#### [Work request]
When you copy the data that follows, reproduce every word exactly and leave out the images.

#### [Supplied data]
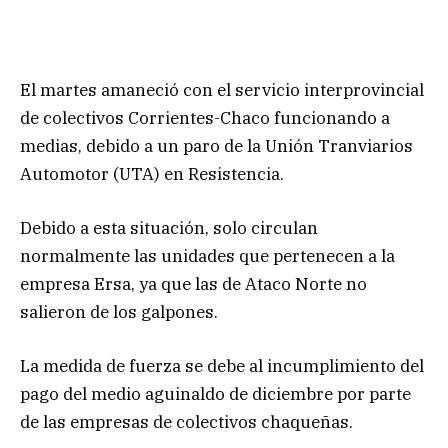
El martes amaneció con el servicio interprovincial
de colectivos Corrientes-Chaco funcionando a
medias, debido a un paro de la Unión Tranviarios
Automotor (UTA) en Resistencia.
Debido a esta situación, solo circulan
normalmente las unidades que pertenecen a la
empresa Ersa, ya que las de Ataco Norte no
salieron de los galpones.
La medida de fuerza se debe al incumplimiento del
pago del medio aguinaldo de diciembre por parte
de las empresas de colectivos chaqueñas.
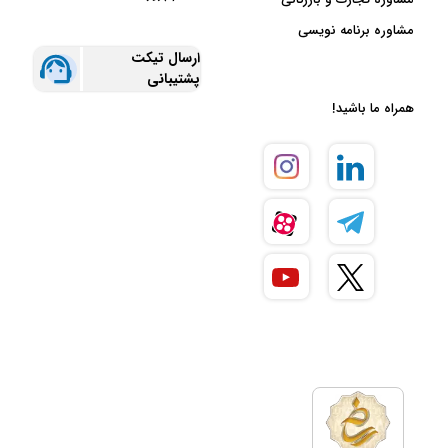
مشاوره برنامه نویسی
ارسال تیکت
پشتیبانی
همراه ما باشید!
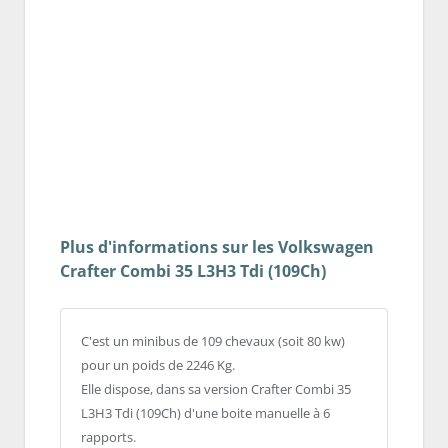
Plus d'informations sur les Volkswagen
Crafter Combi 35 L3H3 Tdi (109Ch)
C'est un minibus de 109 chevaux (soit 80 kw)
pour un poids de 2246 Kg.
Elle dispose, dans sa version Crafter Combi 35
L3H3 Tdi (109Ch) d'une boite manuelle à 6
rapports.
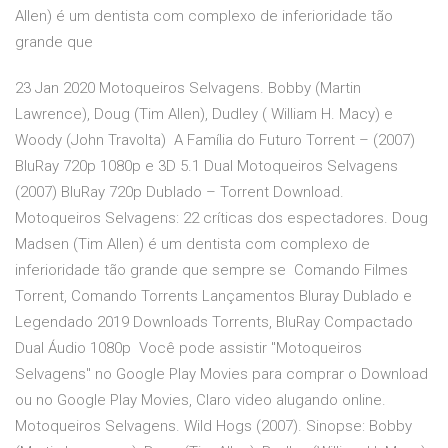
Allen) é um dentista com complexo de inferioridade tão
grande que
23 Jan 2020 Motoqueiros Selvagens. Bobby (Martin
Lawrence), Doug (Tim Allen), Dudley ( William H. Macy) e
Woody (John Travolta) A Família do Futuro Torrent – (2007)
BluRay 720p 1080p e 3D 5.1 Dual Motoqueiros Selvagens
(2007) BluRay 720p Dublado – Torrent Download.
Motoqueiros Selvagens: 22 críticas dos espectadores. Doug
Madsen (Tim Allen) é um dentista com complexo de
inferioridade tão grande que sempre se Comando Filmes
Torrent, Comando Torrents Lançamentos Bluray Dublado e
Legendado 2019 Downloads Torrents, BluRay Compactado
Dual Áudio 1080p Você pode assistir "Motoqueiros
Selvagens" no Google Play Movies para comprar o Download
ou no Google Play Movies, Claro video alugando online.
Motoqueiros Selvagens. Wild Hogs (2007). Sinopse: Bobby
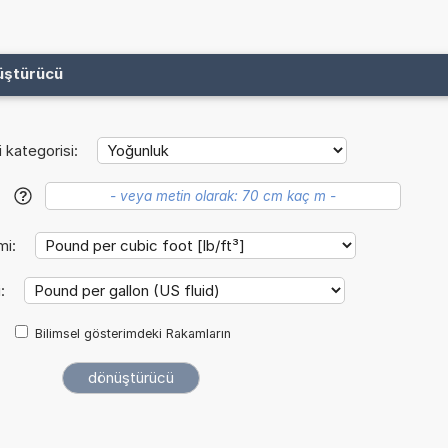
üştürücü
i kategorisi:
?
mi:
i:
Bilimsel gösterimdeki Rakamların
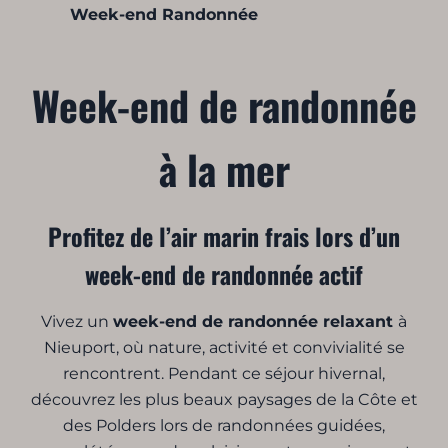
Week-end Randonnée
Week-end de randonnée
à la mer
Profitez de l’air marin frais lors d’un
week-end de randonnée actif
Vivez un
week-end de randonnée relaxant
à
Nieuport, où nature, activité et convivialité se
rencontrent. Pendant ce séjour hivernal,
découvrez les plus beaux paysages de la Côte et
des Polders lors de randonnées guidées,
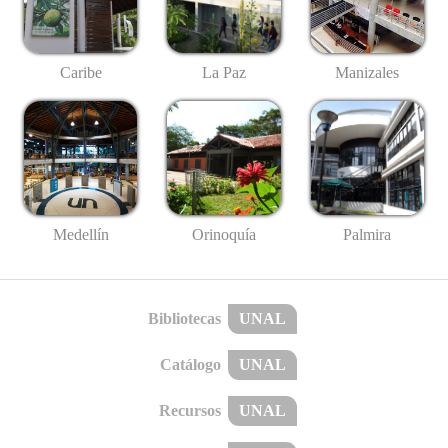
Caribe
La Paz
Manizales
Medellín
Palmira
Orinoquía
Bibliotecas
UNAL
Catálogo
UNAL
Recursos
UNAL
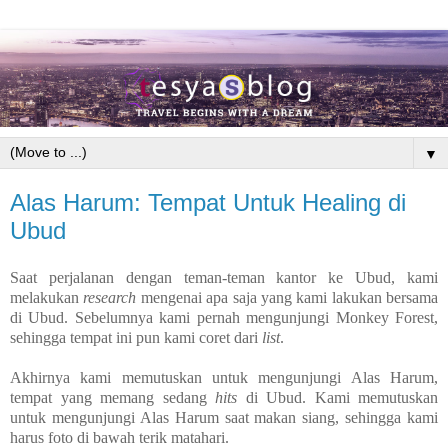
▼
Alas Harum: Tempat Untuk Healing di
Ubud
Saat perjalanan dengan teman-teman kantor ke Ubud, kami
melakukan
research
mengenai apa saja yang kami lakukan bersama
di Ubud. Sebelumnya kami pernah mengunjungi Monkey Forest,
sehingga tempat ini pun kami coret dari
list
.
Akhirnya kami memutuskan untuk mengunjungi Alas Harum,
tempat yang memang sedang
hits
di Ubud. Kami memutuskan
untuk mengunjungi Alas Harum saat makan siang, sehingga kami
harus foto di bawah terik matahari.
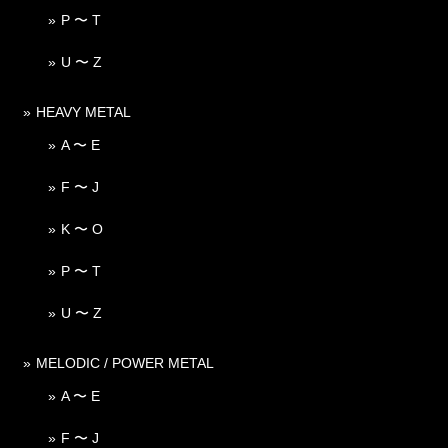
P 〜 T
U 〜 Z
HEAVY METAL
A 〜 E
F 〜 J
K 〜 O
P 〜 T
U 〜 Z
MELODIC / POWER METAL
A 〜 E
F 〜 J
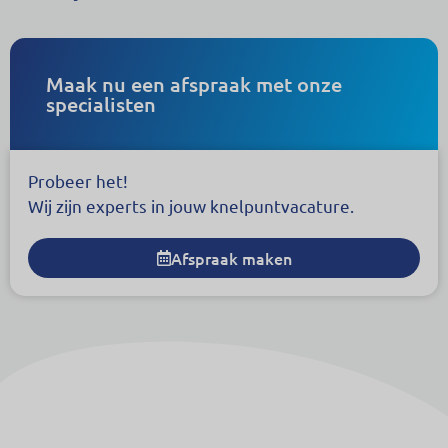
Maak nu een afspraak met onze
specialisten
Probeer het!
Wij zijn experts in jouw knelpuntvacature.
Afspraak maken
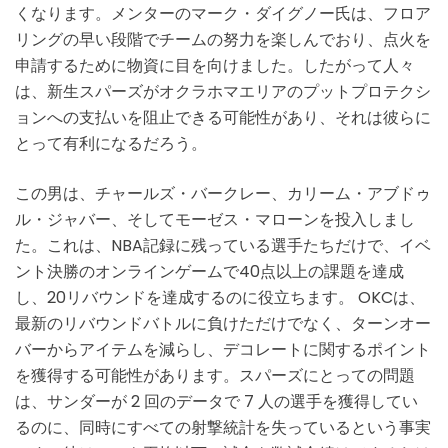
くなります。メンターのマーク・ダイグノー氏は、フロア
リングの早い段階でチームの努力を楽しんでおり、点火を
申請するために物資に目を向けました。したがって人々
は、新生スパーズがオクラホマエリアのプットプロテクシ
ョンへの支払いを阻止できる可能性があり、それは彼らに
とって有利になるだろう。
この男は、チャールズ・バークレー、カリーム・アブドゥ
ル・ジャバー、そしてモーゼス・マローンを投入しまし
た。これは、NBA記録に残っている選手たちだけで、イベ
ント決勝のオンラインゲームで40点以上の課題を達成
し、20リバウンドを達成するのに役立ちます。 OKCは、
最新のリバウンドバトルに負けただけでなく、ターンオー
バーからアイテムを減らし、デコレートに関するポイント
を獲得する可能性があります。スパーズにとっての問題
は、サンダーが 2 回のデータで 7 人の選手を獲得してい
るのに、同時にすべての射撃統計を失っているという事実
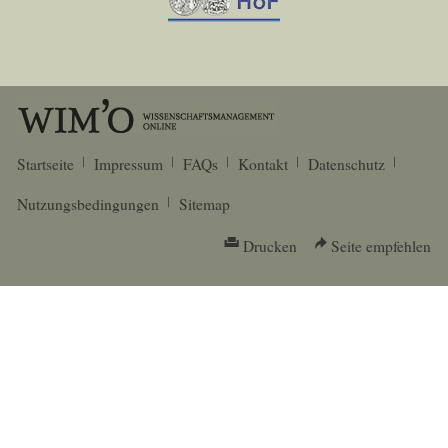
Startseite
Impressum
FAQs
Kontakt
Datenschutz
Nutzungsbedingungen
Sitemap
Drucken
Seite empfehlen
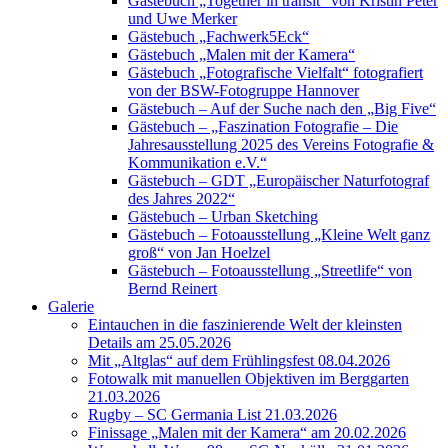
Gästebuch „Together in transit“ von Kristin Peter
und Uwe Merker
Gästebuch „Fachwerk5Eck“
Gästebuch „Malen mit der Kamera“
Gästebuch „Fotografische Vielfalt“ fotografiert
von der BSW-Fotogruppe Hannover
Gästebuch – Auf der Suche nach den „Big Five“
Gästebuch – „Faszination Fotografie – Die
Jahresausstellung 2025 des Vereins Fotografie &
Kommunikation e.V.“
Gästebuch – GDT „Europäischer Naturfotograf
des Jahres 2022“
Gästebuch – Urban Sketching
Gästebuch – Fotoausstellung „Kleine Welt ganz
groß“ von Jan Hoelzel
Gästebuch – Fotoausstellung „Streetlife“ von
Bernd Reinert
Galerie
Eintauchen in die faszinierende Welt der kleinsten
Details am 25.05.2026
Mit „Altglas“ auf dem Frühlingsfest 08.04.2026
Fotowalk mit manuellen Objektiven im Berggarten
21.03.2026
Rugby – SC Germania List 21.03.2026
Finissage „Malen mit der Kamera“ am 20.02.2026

#### [Exercise result]
El martes amaneció con el servicio interprovincial
de colectivos Corrientes-Chaco funcionando a
medias, debido a un paro de la Unión Tranviarios
Automotor (UTA) en Resistencia.
Debido a esta situación, solo circulan
normalmente las unidades que pertenecen a la
empresa Ersa, ya que las de Ataco Norte no
salieron de los galpones.
La medida de fuerza se debe al incumplimiento del
pago del medio aguinaldo de diciembre por parte
de las empresas de colectivos chaqueñas.
مشاوره برنامه نویسی
ارسال تیکت
پشتیبانی
همراه ما باشید!
Plus d'informations sur les Volkswagen
Crafter Combi 35 L3H3 Tdi (109Ch)
C'est un minibus de 109 chevaux (soit 80 kw)
pour un poids de 2246 Kg.
Elle dispose, dans sa version Crafter Combi 35
L3H3 Tdi (109Ch) d'une boite manuelle à 6
rapports.
Allen) é um dentista com complexo de inferioridade tão
grande que
23 Jan 2020 Motoqueiros Selvagens. Bobby (Martin
Lawrence), Doug (Tim Allen), Dudley ( William H. Macy) e
Woody (John Travolta) A Família do Futuro Torrent – (2007)
BluRay 720p 1080p e 3D 5.1 Dual Motoqueiros Selvagens
(2007) BluRay 720p Dublado – Torrent Download.
Motoqueiros Selvagens: 22 críticas dos espectadores. Doug
Madsen (Tim Allen) é um dentista com complexo de
inferioridade tão grande que sempre se Comando Filmes
Torrent, Comando Torrents Lançamentos Bluray Dublado e
Legendado 2019 Downloads Torrents, BluRay Compactado
Dual Áudio 1080p Você pode assistir "Motoqueiros
Selvagens" no Google Play Movies para comprar o Download
ou no Google Play Movies, Claro video alugando online.
Motoqueiros Selvagens. Wild Hogs (2007). Sinopse: Bobby
üştürücü
i kategorisi:
?
mi:
i:
Bilimsel gösterimdeki Rakamların
Week-end Randonnée
Week-end de randonnée
à la mer
Profitez de l’air marin frais lors d’un
week-end de randonnée actif
Vivez un
week-end de randonnée relaxant
à
Nieuport, où nature, activité et convivialité se
rencontrent. Pendant ce séjour hivernal,
découvrez les plus beaux paysages de la Côte et
des Polders lors de randonnées guidées,
Caribe
La Paz
Manizales
Medellín
Palmira
Orinoquía
Bibliotecas
UNAL
Catálogo
UNAL
Recursos
UNAL
▼
Alas Harum: Tempat Untuk Healing di
Ubud
Saat perjalanan dengan teman-teman kantor ke Ubud, kami
melakukan
research
mengenai apa saja yang kami lakukan bersama
di Ubud. Sebelumnya kami pernah mengunjungi Monkey Forest,
sehingga tempat ini pun kami coret dari
list
.
Akhirnya kami memutuskan untuk mengunjungi Alas Harum,
tempat yang memang sedang
hits
di Ubud. Kami memutuskan
untuk mengunjungi Alas Harum saat makan siang, sehingga kami
harus foto di bawah terik matahari.
P 〜 T
U 〜 Z
HEAVY METAL
A 〜 E
F 〜 J
K 〜 O
P 〜 T
U 〜 Z
MELODIC / POWER METAL
A 〜 E
F 〜 J
Maak nu een afspraak met onze
specialisten
Probeer het!
Wij zijn experts in jouw knelpuntvacature.
Afspraak maken
くなります。メンターのマーク・ダイグノー氏は、フロア
リングの早い段階でチームの努力を楽しんでおり、点火を
申請するために物資に目を向けました。したがって人々
は、新生スパーズがオクラホマエリアのプットプロテクシ
ョンへの支払いを阻止できる可能性があり、それは彼らに
とって有利になるだろう。
この男は、チャールズ・バークレー、カリーム・アブドゥ
ル・ジャバー、そしてモーゼス・マローンを投入しまし
た。これは、NBA記録に残っている選手たちだけで、イベ
ント決勝のオンラインゲームで40点以上の課題を達成
し、20リバウンドを達成するのに役立ちます。 OKCは、
最新のリバウンドバトルに負けただけでなく、ターンオー
バーからアイテムを減らし、デコレートに関するポイント
を獲得する可能性があります。スパーズにとっての問題
は、サンダーが 2 回のデータで 7 人の選手を獲得してい
るのに、同時にすべての射撃統計を失っているという事実
Startseite
Impressum
FAQs
Kontakt
Datenschutz
Nutzungsbedingungen
Sitemap
Drucken
Seite empfehlen
Gästebuch „Together in transit“ von Kristin Peter
und Uwe Merker
Gästebuch „Fachwerk5Eck“
Gästebuch „Malen mit der Kamera“
Gästebuch „Fotografische Vielfalt“ fotografiert
von der BSW-Fotogruppe Hannover
Gästebuch – Auf der Suche nach den „Big Five“
Gästebuch – „Faszination Fotografie – Die
Jahresausstellung 2025 des Vereins Fotografie &
Kommunikation e.V.“
Gästebuch – GDT „Europäischer Naturfotograf
des Jahres 2022“
Gästebuch – Urban Sketching
Gästebuch – Fotoausstellung „Kleine Welt ganz
groß“ von Jan Hoelzel
Gästebuch – Fotoausstellung „Streetlife“ von
Bernd Reinert
Galerie
Eintauchen in die faszinierende Welt der kleinsten
Details am 25.05.2026
Mit „Altglas“ auf dem Frühlingsfest 08.04.2026
Fotowalk mit manuellen Objektiven im Berggarten
21.03.2026
Rugby – SC Germania List 21.03.2026
Finissage „Malen mit der Kamera“ am 20.02.2026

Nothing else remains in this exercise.